This section is from "The Horticulturist, And Journal Of Rural Art And Rural Taste", by P. Barry, A. J. Downing, J. Jay Smith, Peter B. Mead, F. W. Woodward, Henry T. Williams. Also available from Amazon: Horticulturist and Journal of Rural Art and Rural Taste.
Another point in planting should be well considered, viz.: get your plants into the ground as soon as possible after their receipt. Cover them with soil, even if but for a temporary day or week; keep their roots away from the air, the sunshine, the dry cold winds. Nothing injures them so quick and so severely like exposure; and if the planting season is a dry one, watering should not be withheld.

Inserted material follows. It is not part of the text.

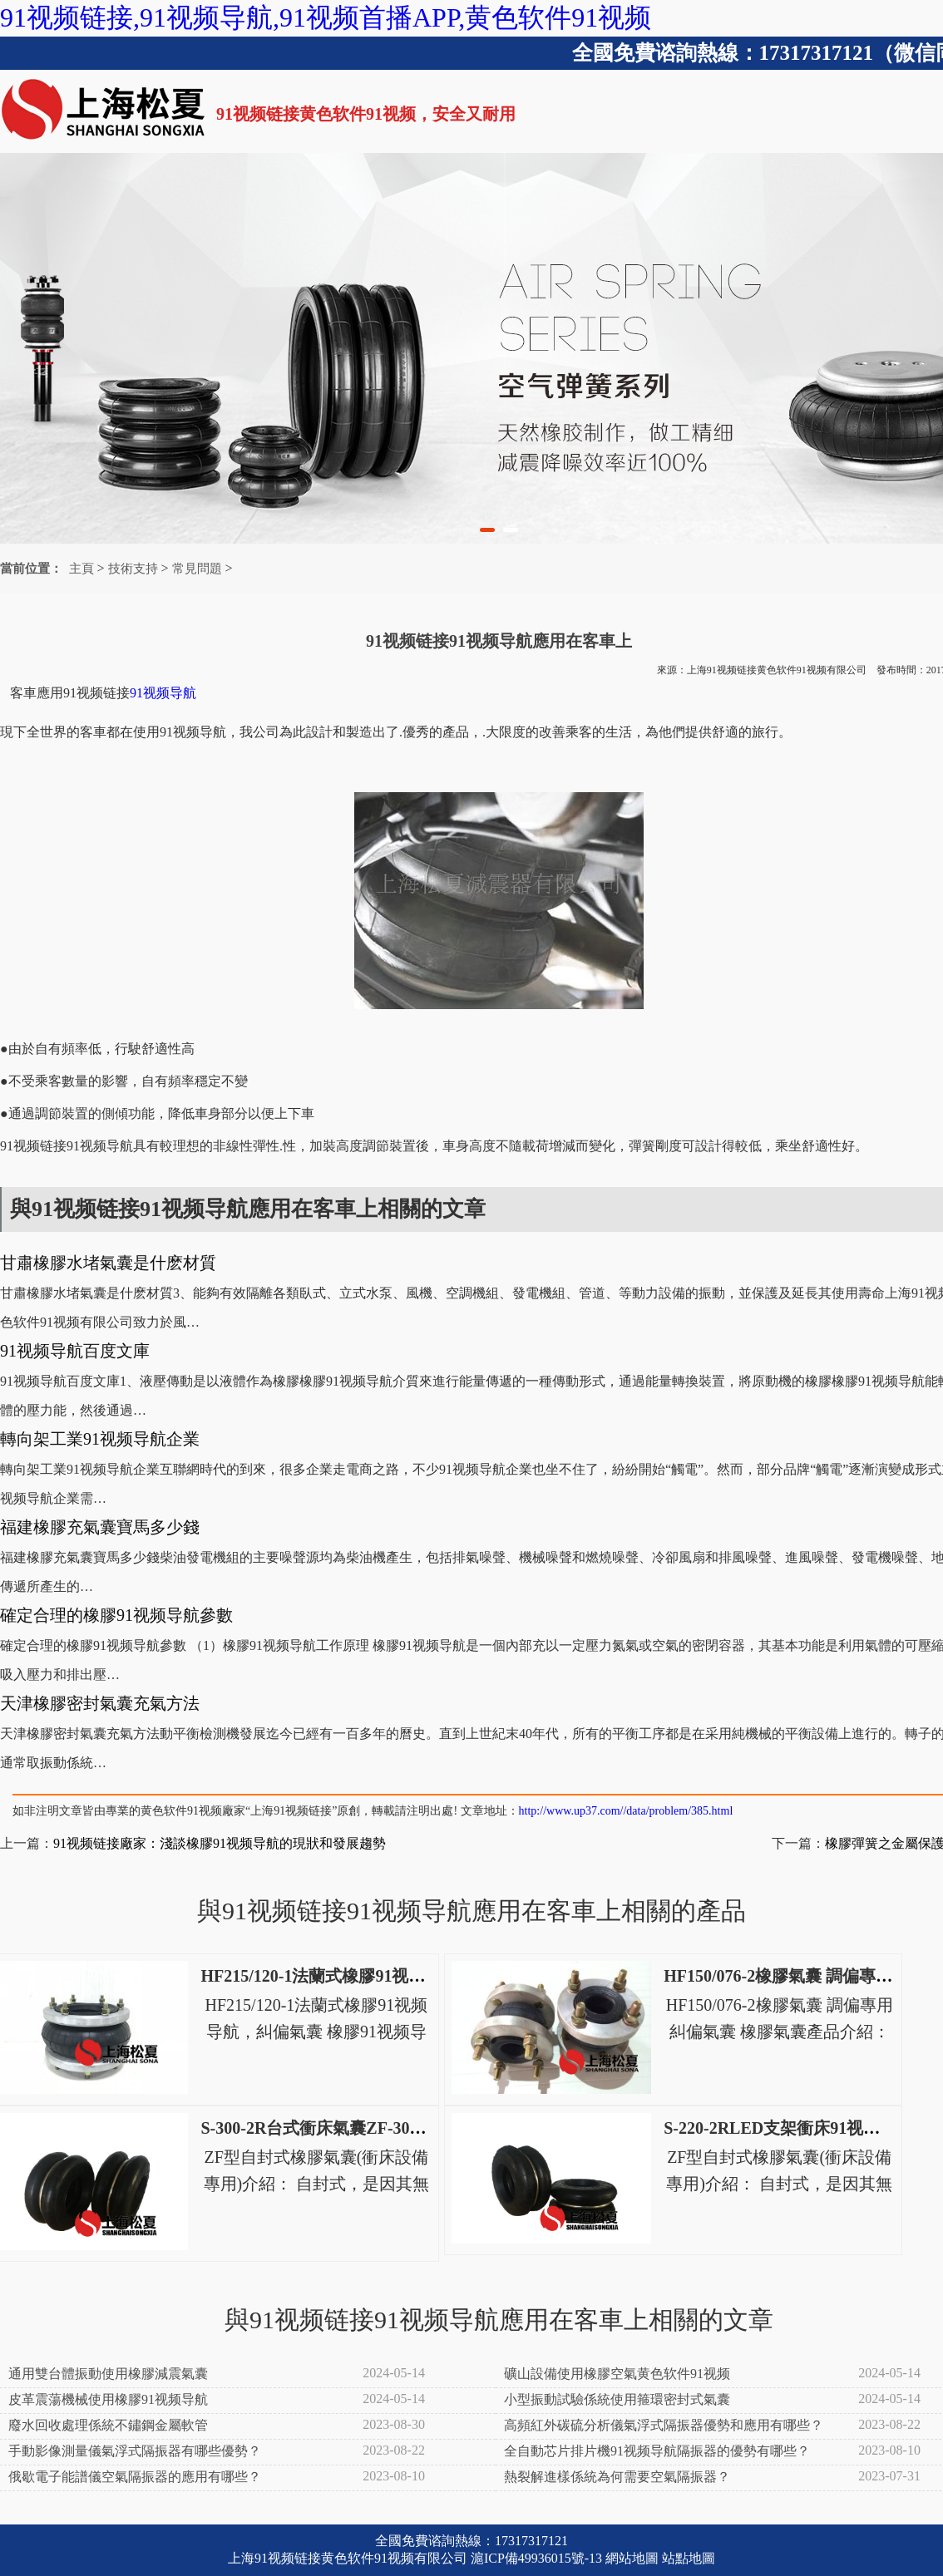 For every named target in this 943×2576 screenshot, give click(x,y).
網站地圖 (632, 2558)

Sagacious nurserymen who succeed best in transplanting, puddle the roots, rather than water in the open field. Soon after the shrubs are received, a large hole, say six feet in diameter and two feet deep, is made, filled with water, and a rich mud of thick cream consistence is formed; into this are plunged the roots of the shrubs until they are coated over with the muddy slime, so tenacious as to stick closely to all parts. They are then transplanted directly to their growing place, and experience seems to demonstrate it is the only successful way of enabling them to withstand a dry season. While planting, fill in about the roots an abundance of fine rich earth, pack it close and firm, and tread the surface with the foot. A slight mulching is often advisable, with such material as straw or grass, and we have found this particularly necessary with the hemlock spruce.
In transplanting a lot just before winter, part were mulched, part not. The former lived soundly through a severe winter, the latter perished. A good snowbank around an evergreen is the very best protection it can have.